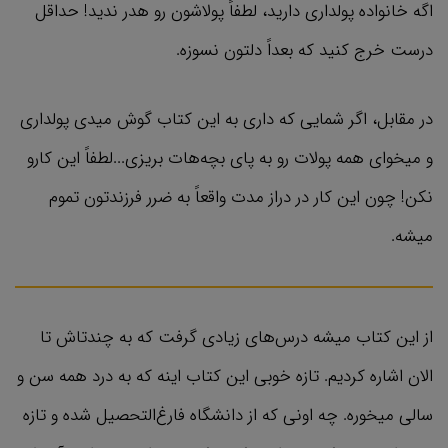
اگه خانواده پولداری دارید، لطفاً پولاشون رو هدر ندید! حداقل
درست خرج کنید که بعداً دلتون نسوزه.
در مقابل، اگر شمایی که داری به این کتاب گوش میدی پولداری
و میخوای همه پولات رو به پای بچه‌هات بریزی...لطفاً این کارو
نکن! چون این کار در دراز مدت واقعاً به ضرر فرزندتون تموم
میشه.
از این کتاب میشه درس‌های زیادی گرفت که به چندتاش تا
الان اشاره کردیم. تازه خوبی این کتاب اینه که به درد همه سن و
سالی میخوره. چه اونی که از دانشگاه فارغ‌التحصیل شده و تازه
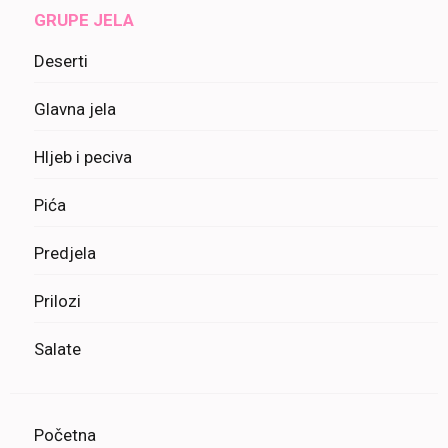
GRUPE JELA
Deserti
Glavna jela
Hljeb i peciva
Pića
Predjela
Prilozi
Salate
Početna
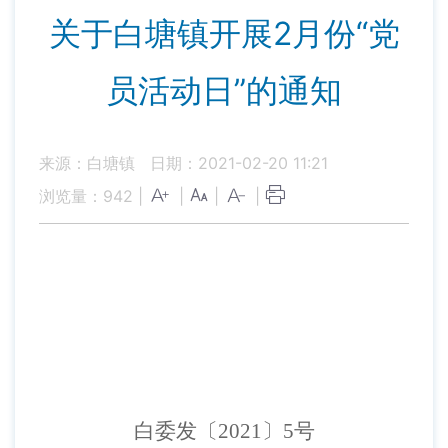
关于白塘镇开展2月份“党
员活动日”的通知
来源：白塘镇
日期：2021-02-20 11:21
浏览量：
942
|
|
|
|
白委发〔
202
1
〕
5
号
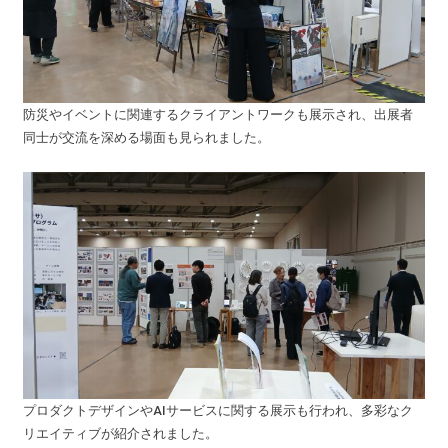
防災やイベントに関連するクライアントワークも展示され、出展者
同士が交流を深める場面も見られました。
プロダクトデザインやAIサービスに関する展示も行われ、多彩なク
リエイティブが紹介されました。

--------------------

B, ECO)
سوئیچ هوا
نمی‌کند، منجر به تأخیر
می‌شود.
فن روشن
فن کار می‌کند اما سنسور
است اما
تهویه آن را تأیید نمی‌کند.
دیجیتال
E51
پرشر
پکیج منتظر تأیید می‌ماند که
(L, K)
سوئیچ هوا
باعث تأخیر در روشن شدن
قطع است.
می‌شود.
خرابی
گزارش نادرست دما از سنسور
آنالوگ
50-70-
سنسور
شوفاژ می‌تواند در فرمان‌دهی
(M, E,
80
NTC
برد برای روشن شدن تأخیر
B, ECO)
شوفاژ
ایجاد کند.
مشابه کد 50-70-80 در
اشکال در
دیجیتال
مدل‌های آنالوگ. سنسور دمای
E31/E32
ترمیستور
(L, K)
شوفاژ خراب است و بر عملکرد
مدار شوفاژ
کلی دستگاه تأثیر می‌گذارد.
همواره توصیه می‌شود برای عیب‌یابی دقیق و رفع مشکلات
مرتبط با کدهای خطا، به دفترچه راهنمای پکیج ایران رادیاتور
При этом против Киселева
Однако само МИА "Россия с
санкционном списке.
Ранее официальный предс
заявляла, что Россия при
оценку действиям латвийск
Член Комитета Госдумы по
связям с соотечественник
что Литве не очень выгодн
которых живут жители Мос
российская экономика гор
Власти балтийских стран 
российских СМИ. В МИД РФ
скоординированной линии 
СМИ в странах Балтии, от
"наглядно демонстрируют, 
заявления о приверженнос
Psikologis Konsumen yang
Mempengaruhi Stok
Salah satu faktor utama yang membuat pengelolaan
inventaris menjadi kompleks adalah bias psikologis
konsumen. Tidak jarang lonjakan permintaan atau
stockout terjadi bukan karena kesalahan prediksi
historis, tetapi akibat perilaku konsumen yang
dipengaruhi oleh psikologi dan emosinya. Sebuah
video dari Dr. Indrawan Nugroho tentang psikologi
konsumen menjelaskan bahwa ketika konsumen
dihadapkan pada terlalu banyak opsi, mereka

--------------------

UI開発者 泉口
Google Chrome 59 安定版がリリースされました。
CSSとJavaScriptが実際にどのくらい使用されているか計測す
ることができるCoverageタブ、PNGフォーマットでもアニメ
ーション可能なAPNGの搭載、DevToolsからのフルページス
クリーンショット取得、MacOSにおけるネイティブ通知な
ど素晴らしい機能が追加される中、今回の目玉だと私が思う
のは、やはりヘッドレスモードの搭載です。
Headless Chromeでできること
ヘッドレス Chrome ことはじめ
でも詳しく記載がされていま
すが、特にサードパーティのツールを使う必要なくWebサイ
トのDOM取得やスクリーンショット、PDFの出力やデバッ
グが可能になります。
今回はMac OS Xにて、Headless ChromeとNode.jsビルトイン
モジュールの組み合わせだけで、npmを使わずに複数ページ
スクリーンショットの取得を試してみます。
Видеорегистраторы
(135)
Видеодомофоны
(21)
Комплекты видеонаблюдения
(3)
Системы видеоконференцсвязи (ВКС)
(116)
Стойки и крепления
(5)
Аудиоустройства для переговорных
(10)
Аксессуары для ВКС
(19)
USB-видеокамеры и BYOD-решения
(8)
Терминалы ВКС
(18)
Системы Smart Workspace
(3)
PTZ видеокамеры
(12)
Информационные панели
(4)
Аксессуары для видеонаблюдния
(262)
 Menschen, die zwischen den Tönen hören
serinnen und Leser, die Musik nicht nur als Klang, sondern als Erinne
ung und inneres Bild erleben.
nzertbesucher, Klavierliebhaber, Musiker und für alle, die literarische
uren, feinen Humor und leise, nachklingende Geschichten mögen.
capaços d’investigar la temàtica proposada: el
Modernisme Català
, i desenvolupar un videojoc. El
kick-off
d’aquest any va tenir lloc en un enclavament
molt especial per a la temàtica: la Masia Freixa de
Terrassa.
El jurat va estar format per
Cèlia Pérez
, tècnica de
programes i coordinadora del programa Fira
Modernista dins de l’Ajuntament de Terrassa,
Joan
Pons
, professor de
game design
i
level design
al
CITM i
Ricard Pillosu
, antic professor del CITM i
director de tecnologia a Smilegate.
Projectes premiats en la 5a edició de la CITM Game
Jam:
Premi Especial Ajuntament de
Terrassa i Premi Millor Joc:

--------------------

What you return should be exactly the lines above, starting at the one with "game design" and ending at the one with "Terrassa i Premi", and nothing else.

game design
i
level design
al
CITM i
Ricard Pillosu
, antic professor del CITM i
director de tecnologia a Smilegate.
Projectes premiats en la 5a edició de la CITM Game
Jam:
Premi Especial Ajuntament de
Terrassa i Premi Millor Joc:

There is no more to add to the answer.